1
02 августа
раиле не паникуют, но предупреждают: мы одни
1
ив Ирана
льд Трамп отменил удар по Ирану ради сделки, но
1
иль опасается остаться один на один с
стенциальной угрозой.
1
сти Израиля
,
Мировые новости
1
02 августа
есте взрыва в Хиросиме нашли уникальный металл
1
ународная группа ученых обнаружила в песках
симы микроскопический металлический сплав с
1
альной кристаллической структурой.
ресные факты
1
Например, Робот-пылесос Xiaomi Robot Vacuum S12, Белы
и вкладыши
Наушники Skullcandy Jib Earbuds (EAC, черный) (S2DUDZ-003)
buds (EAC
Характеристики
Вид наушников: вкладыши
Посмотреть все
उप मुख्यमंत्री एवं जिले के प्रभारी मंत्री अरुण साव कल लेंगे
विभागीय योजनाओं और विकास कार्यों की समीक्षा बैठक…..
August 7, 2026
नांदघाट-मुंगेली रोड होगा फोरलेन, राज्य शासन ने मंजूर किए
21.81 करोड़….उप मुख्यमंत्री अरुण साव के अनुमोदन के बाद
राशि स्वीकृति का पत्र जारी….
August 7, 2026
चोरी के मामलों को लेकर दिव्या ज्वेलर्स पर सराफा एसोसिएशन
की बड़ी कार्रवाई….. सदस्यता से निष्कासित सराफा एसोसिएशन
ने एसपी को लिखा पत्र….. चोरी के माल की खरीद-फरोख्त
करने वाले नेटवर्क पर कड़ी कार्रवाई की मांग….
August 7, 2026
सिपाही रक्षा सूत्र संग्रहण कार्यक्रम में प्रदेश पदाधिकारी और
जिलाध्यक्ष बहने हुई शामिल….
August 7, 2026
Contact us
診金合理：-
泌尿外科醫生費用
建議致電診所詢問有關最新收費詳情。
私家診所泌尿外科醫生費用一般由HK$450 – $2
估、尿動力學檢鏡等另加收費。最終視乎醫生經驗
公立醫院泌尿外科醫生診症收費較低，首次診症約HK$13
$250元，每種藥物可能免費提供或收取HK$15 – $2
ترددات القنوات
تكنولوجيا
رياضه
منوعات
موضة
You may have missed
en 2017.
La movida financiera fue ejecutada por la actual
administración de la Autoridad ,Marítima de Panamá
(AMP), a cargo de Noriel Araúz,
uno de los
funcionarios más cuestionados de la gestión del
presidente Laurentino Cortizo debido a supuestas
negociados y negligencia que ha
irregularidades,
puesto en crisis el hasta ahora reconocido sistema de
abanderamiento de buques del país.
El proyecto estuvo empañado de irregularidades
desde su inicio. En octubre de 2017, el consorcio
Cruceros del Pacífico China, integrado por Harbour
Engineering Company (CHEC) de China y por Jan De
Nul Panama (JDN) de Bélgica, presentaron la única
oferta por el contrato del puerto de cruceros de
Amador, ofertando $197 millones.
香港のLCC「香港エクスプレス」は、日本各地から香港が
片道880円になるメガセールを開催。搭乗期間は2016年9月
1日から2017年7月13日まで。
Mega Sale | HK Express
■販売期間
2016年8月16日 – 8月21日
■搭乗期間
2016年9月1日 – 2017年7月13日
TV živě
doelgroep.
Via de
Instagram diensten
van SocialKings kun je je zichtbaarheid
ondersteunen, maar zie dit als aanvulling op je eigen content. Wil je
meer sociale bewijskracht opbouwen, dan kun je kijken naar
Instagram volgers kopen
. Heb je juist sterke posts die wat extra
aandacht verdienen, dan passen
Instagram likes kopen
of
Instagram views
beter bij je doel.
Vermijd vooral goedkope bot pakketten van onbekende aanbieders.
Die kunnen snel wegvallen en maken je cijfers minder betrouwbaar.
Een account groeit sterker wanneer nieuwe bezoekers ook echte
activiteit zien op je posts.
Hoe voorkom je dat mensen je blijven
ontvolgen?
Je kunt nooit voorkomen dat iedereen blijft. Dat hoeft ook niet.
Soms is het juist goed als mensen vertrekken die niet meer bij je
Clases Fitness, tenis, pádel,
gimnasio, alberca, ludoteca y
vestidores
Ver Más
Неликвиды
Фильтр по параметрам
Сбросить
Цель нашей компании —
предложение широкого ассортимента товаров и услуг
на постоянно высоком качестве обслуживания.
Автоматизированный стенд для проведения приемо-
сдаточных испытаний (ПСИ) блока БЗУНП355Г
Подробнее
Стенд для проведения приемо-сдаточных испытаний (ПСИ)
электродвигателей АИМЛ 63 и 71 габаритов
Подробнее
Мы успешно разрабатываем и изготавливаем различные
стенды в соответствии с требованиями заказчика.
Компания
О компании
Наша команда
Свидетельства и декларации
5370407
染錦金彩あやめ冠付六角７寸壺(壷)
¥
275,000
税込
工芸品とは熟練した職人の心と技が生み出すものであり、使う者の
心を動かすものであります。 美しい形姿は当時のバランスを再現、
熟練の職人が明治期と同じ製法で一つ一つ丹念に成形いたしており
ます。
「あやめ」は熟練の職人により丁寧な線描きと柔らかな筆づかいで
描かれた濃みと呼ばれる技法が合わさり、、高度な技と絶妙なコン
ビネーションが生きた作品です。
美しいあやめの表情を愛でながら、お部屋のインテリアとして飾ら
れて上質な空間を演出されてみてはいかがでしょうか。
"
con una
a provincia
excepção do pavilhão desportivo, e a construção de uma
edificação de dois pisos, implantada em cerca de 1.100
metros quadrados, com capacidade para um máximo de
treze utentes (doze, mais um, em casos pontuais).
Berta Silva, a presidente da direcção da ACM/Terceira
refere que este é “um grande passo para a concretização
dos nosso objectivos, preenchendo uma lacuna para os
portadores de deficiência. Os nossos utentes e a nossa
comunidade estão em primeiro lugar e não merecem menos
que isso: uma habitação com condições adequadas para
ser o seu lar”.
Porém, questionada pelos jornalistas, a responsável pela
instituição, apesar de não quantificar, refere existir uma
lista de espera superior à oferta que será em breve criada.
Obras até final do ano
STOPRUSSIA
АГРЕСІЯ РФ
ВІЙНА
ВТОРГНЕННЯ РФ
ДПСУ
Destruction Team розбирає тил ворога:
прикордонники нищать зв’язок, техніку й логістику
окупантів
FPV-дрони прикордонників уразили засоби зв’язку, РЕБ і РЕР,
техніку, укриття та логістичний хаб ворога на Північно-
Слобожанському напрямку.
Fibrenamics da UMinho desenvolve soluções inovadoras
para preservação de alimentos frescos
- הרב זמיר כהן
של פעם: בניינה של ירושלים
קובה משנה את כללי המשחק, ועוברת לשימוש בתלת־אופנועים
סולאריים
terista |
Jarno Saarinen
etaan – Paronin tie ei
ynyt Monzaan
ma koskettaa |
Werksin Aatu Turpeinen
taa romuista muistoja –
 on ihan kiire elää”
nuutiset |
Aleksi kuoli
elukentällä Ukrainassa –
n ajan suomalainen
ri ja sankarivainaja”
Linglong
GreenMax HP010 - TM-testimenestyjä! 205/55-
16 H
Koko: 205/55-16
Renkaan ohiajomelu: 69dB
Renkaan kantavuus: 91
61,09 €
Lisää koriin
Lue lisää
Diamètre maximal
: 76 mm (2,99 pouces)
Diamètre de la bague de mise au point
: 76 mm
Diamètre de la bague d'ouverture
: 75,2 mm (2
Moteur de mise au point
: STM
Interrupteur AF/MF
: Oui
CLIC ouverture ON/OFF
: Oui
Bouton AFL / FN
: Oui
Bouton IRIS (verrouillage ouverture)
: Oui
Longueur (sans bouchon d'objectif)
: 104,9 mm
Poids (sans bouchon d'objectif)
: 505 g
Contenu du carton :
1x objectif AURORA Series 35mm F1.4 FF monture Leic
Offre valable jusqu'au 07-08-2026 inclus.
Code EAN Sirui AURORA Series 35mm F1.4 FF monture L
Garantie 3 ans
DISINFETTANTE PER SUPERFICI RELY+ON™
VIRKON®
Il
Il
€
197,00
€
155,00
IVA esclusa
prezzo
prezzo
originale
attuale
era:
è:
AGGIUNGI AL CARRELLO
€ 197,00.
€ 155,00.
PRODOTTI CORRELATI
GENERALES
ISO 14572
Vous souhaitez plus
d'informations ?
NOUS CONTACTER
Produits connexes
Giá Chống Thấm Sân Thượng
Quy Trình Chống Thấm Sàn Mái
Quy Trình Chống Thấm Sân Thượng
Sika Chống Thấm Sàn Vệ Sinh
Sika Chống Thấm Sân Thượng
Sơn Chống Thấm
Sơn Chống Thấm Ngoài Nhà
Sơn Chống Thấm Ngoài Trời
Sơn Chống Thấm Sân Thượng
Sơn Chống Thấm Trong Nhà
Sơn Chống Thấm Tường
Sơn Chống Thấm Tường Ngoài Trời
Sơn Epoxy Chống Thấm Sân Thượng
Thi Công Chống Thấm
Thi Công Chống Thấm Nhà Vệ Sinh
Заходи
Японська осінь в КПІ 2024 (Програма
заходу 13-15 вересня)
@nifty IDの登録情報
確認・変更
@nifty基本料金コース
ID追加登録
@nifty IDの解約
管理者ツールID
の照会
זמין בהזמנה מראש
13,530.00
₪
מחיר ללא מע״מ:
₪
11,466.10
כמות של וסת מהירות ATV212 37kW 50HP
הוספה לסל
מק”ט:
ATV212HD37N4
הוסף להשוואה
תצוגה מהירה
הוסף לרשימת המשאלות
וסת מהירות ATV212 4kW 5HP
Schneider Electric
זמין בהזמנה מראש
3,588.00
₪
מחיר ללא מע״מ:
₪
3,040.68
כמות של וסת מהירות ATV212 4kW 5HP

--- --- ---

- **EXERCISE INSTRUCTIONS**
Retype exactly the lines of the data above that fall between the line with "Наша команда" and the line with "excepção do pavilhão", inclusive, and add nothing.

- **SOLUTION TO THIS TASK**
Наша команда
Свидетельства и декларации
5370407
染錦金彩あやめ冠付六角７寸壺(壷)
¥
275,000
税込
工芸品とは熟練した職人の心と技が生み出すものであり、使う者の
心を動かすものであります。 美しい形姿は当時のバランスを再現、
熟練の職人が明治期と同じ製法で一つ一つ丹念に成形いたしており
ます。
「あやめ」は熟練の職人により丁寧な線描きと柔らかな筆づかいで
描かれた濃みと呼ばれる技法が合わさり、、高度な技と絶妙なコン
ビネーションが生きた作品です。
美しいあやめの表情を愛でながら、お部屋のインテリアとして飾ら
れて上質な空間を演出されてみてはいかがでしょうか。
"
con una
a provincia
excepção do pavilhão desportivo, e a construção de uma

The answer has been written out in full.